Problem description:
If a line holds the word "време", copy it from the entries.
--------
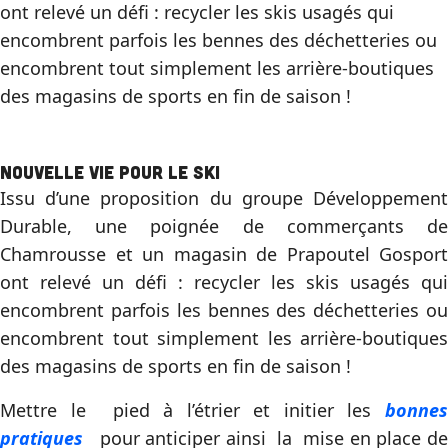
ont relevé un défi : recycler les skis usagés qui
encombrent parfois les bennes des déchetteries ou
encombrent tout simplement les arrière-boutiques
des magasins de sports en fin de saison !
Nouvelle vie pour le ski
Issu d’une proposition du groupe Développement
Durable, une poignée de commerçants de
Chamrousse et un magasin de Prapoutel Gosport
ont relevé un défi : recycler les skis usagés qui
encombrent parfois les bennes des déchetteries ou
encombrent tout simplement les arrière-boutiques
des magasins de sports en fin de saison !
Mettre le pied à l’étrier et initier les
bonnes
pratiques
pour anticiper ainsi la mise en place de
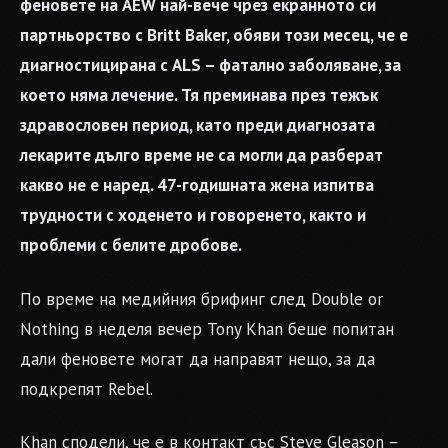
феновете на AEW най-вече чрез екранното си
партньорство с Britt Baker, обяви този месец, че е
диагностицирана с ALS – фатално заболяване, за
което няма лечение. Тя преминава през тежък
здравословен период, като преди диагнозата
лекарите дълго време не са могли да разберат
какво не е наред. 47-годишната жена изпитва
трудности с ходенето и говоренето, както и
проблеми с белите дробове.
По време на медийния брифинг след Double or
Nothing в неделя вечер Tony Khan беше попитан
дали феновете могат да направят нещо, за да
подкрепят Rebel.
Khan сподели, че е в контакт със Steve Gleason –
--------
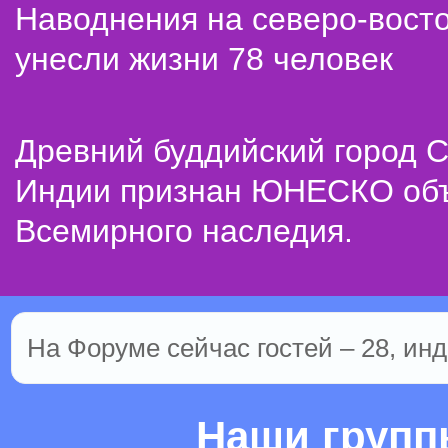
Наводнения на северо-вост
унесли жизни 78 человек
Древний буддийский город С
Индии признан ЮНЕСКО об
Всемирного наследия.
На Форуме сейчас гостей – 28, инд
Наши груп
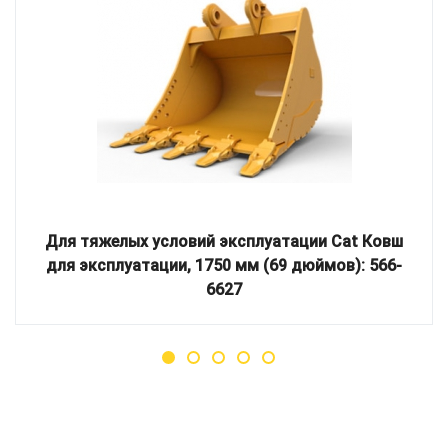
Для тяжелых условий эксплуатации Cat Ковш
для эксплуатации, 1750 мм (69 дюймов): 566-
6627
--------
Solution to this exercise:
лекарите дълго време не са могли да разберат
По време на медийния брифинг след Double or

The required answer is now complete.